I mean, it is laughable. How can a unit of fuel be doubled up – not to mention with all the added benefits - by the addition of a similar unit of water?

However, we would forever be stuck with conventionality if we do not allow our mind to open and journey to the lands of impossibility. Who would, after all, have thought that today we could connect with a person in Los Angeles as of now with negligible cost? Did we even dream of e-mails, blogs, news portals, facebook, twitter, you-tube, flickr etc and the endless and almost limitless possibilities of the cyber-world 15 years ago?

What if I say as of now – as of writing this article – there is a technology available to do just that? And one of the senior management of the company having this technology is a Malaysian?

What if I say that the results of the lab tests of the final product confirm what I had just stated above?
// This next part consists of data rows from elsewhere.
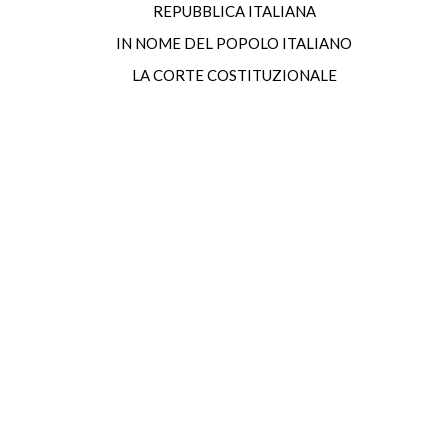
REPUBBLICA ITALIANA
IN NOME DEL POPOLO ITALIANO
LA CORTE COSTITUZIONALE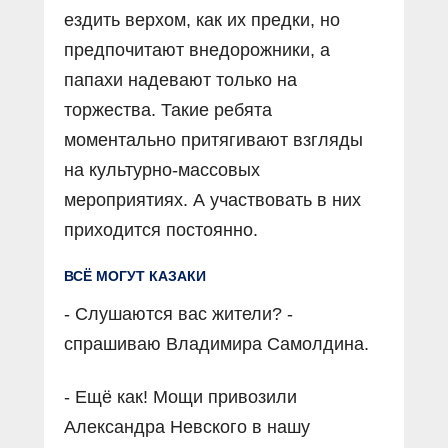
ездить верхом, как их предки, но
предпочитают внедорожники, а
папахи надевают только на
торжества. Такие ребята
моментально притягивают взгляды
на культурно-массовых
мероприятиях. А участвовать в них
приходится постоянно.
ВСЁ МОГУТ КАЗАКИ
- Слушаются вас жители? -
спрашиваю Владимира Самолдина.
- Ещё как! Мощи привозили
Александра Невского в нашу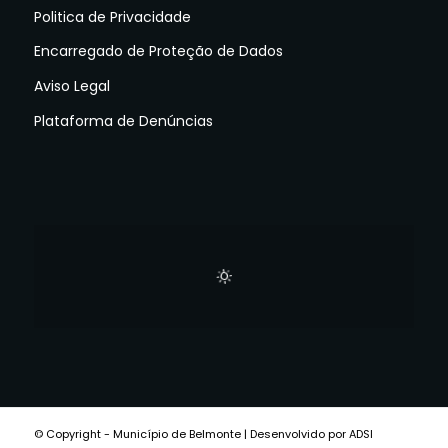
Politica de Privacidade
Encarregado de Proteção de Dados
Aviso Legal
Plataforma de Denúncias
© Copyright - Município de Belmonte | Desenvolvido por ADSI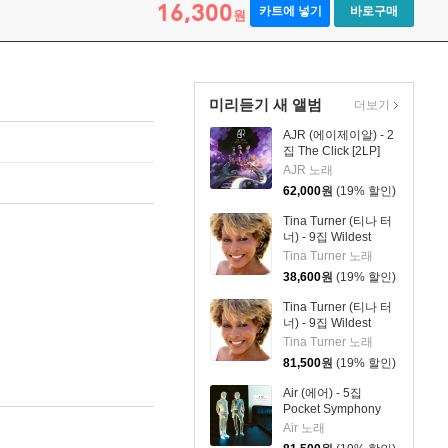
16,300
카트에 넣기
바로구매
원
미리듣기 새 앨범
더보기
AJR (에이제이알) - 2
집 The Click [2LP]
AJR 노래
62,000
원
(19% 할인)
Tina Turner (티나 터
너) - 9집 Wildest
Dreams 2026
Tina Turner 노래
38,600
원
(19% 할인)
Tina Turner (티나 터
너) - 9집 Wildest
Dreams 2026 [2LP]
Tina Turner 노래
81,500
원
(19% 할인)
Air (에어) - 5집
Pocket Symphony
[클리어 컬러 2LP]
Air 노래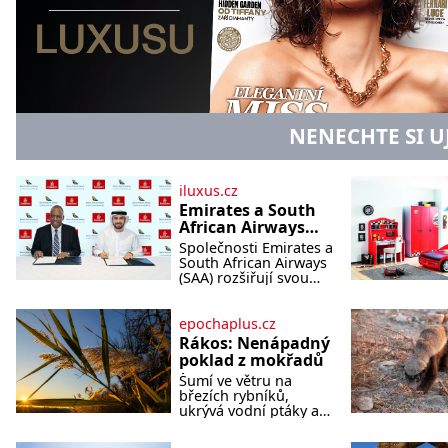
NENECHTE SI U
iluxus.cz
Emirates a South
African Airways
rozšiřují
Společnosti Emirates a
partnerství.
South African Airways
Cestujícím nově
(SAA) rozšiřují svou
dlouholetou
zpřístupní dalších
codesharovou
devět destinací v
spolupráci. Nová
epochaplus.cz
jižní a střední
reciproční dohoda
Rákos: Nenápadný
Africe
zpřístupní cestujícím
poklad z mokřadů
devět dalších destinací
Šumí ve větru na
v jižní a střední Africe
březích rybníků,
a u
ukrývá vodní ptáky a
mnozí kolem něj
procházejí bez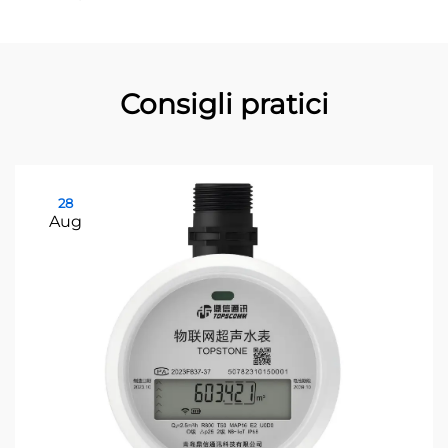
Consigli pratici
28
Aug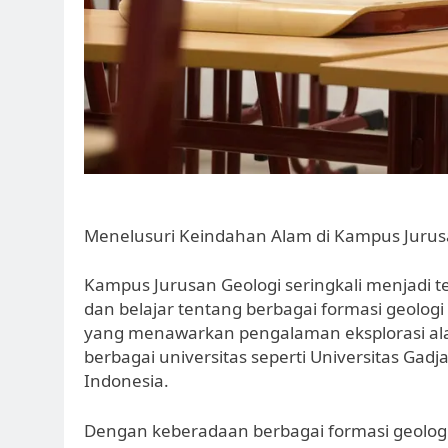
Menelusuri Keindahan Alam di Kampus Jurus
Kampus Jurusan Geologi seringkali menjadi 
dan belajar tentang berbagai formasi geolog
yang menawarkan pengalaman eksplorasi ala
berbagai universitas seperti Universitas Gadj
Indonesia.
Dengan keberadaan berbagai formasi geolo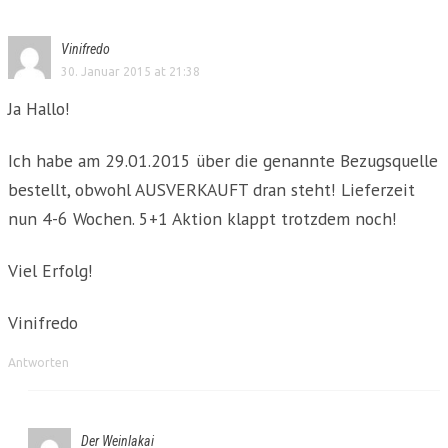
Vinifredo
30. Januar 2015 at 21:38
Ja Hallo!
Ich habe am 29.01.2015 über die genannte Bezugsquelle
bestellt, obwohl AUSVERKAUFT dran steht! Lieferzeit
nun 4-6 Wochen. 5+1 Aktion klappt trotzdem noch!
Viel Erfolg!
Vinifredo
Antworten
Der Weinlakai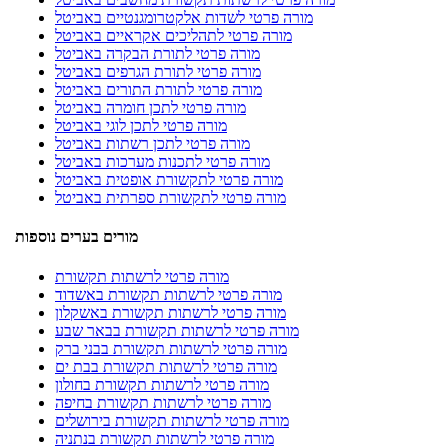
מורה פרטי לשדות אלקטרומגנטיים באביטל
מורה פרטי לתהליכים אקראיים באביטל
מורה פרטי לתורת הבקרה באביטל
מורה פרטי לתורת הגרפים באביטל
מורה פרטי לתורת התורים באביטל
מורה פרטי לתכן חומרה באביטל
מורה פרטי לתכן לוגי באביטל
מורה פרטי לתכן רשתות באביטל
מורה פרטי לתכנות מערכות באביטל
מורה פרטי לתקשורת אופטית באביטל
מורה פרטי לתקשורת ספרתית באביטל
מורים בערים נוספות
מורה פרטי לרשתות תקשורת
מורה פרטי לרשתות תקשורת באשדוד
מורה פרטי לרשתות תקשורת באשקלון
מורה פרטי לרשתות תקשורת בבאר שבע
מורה פרטי לרשתות תקשורת בבני ברק
מורה פרטי לרשתות תקשורת בבת ים
מורה פרטי לרשתות תקשורת בחולון
מורה פרטי לרשתות תקשורת בחיפה
מורה פרטי לרשתות תקשורת בירושלים
מורה פרטי לרשתות תקשורת בנתניה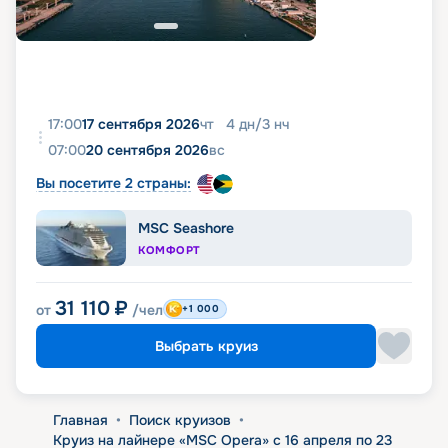
17:00
17 сентября 2026
чт
4
дн
/
3
нч
07:00
20 сентября 2026
вс
Вы посетите 2 страны:
MSC Seashore
КОМФОРТ
31 110
₽
от
/чел
+1 000
Выбрать круиз
Главная
•
Поиск круизов
•
Круиз на лайнере «MSC Opera» с 16 апреля по 23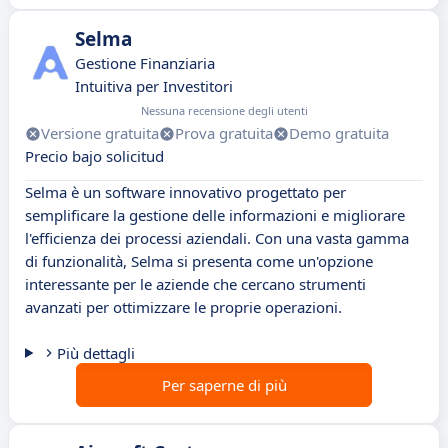
Selma
Gestione Finanziaria
Intuitiva per Investitori
Nessuna recensione degli utenti
Versione gratuita
Prova gratuita
Demo gratuita
Precio bajo solicitud
Selma è un software innovativo progettato per
semplificare la gestione delle informazioni e migliorare
l'efficienza dei processi aziendali. Con una vasta gamma
di funzionalità, Selma si presenta come un'opzione
interessante per le aziende che cercano strumenti
avanzati per ottimizzare le proprie operazioni.
Più dettagli
Per saperne di più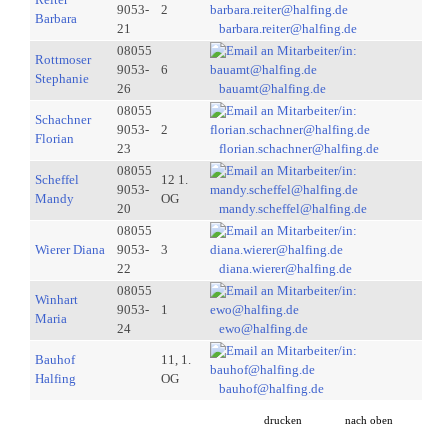
9053-
2
Barbara
21
barbara.reiter@halfing.de
08055
Rottmoser
9053-
6
Stephanie
26
bauamt@halfing.de
08055
Schachner
9053-
2
Florian
23
florian.schachner@halfing.de
08055
Scheffel
12 1.
9053-
Mandy
OG
20
mandy.scheffel@halfing.de
08055
Wierer Diana
9053-
3
22
diana.wierer@halfing.de
08055
Winhart
9053-
1
Maria
24
ewo@halfing.de
Bauhof
11, 1.
Halfing
OG
bauhof@halfing.de
drucken
nach oben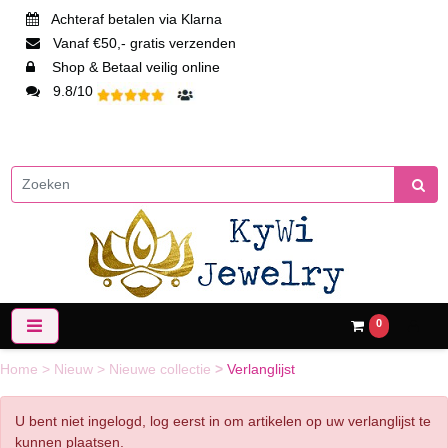
Achteraf betalen via Klarna
Vanaf €50,- gratis verzenden
Shop & Betaal veilig online
9.8/10
0
Home
>
Nieuw
>
Nieuwe collectie
>
Verlanglijst
U bent niet ingelogd, log eerst in om artikelen op uw verlanglijst te
kunnen plaatsen.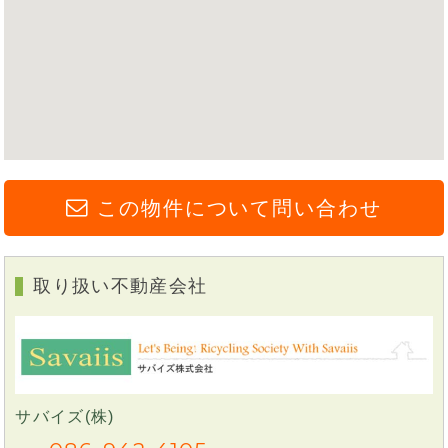
この物件について問い合わせ
取り扱い不動産会社
サバイズ(株)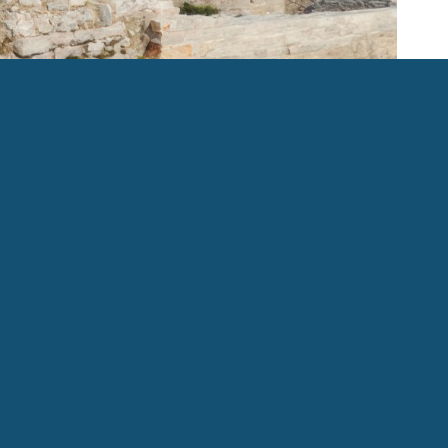
TI I OBAVIJESTI
NATJEČAJI I POZIVI
ZVJEŠĆE O JAVNOJ RASPRAVI O
2. JAVNI NATJEČAJ za do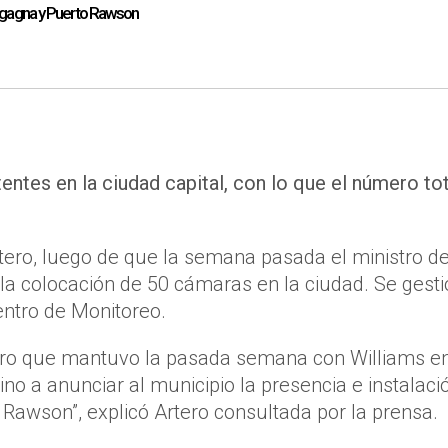
agagna y Puerto Rawson
entes en la ciudad capital, con lo que el número tot
rtero, luego de que la semana pasada el ministro d
 la colocación de 50 cámaras en la ciudad. Se gest
entro de Monitoreo.
entro que mantuvo la pasada semana con Williams en
no a anunciar al municipio la presencia e instalaci
awson”, explicó Artero consultada por la prensa.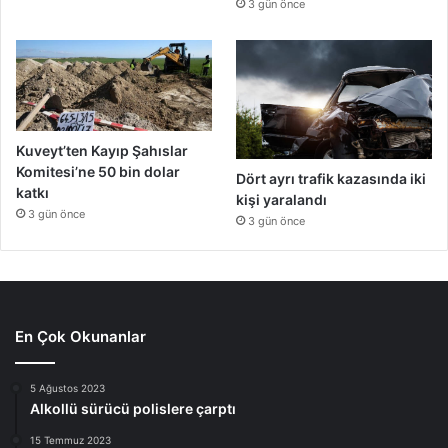
3 gün önce
Kuveyt’ten Kayıp Şahıslar
Komitesi’ne 50 bin dolar
Dört ayrı trafik kazasında iki
katkı
kişi yaralandı
3 gün önce
3 gün önce
En Çok Okunanlar
5 Ağustos 2023
Alkollü sürücü polislere çarptı
15 Temmuz 2023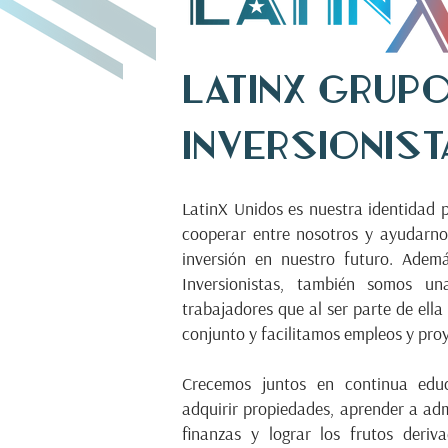
LatinX Grupo
Inversionist
LatinX Unidos es nuestra identidad p
cooperar entre nosotros y ayudarno
inversión en nuestro futuro. Adem
Inversionistas, también somos u
trabajadores que al ser parte de ell
conjunto y facilitamos empleos y pro
Crecemos juntos en continua educ
adquirir propiedades, aprender a adm
finanzas y lograr los frutos deriv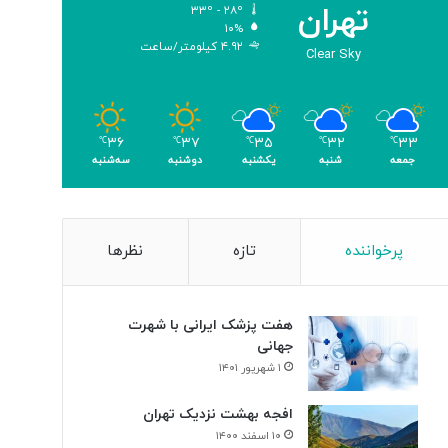
تهران
۳۳º - ۲۸º
۱۰%
۴.۹۲ کیلومتر/ساعت
Clear Sky
۳۶
۳۷
۳۵
۳۲
۳۳
℃
℃
℃
℃
℃
جمعه
شنبه
یکشنبه
دوشنبه
سه‌شنبه
پرخواننده
تازه
نظرها
هفت پزشک ایرانی با شهرت
جهانی
۱ شهریور ۱۴۰۱
افجه بهشت نزدیک تهران
۱۰ اسفند ۱۴۰۰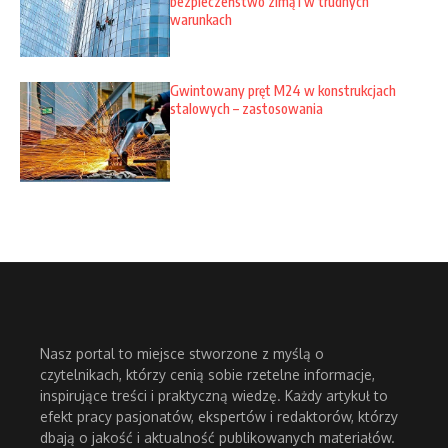
bezpieczeństwo zimą i w trudnych
warunkach
Gwintowany pręt M24 w konstrukcjach
stalowych – zastosowania
Nasz portal to miejsce stworzone z myślą o
czytelnikach, którzy cenią sobie rzetelne informacje,
inspirujące treści i praktyczną wiedzę. Każdy artykuł to
efekt pracy pasjonatów, ekspertów i redaktorów, którzy
dbają o jakość i aktualność publikowanych materiałów.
And the tester is none other than SIRIM QAS International Sdn Bhd?

And here’s the lab report.

What if I say that on 20th December 2011, a full physical demonstration of this technology had been successfully done in Port Klang? The advertorial in respect of this event can be read here.

I shudder to think that our media – mainstream and or otherwise – have completely failed to report this ground-breaking event. The fact that an advertorial had to be taken to publicise this event speaks volume of the hopeless state of newspapers and news-reporting agencies  that we have to live with in Malaysia.

So, let’s us imagine. And in our imaginary journey, we could double up the volume of fuel just by adding water to it. And the final fuel burns better and more efficiently. And produces substantially less carbon too.

What will then happen to this world? What will the future hold? What will happen to the Middle-East; to the fat Arab Sheikhs; to the arm pedlars and war mongers; to the bankrupt politicians who have nothing to offer but only misplaced sense of patriotism and nationalism; to the Protons of the world; to Air-Asia and MAS of the world; to Gardenia bread; to RPK, Harris Ibrahim, Anwar Ibrahim, Putrajaya, Dr Mahathir, Kencana Petroleum, Petronas and all of us, the rest of the fossil fuel hungry maniacs of the world.

Would or wouldn’t  this be a gift to the world?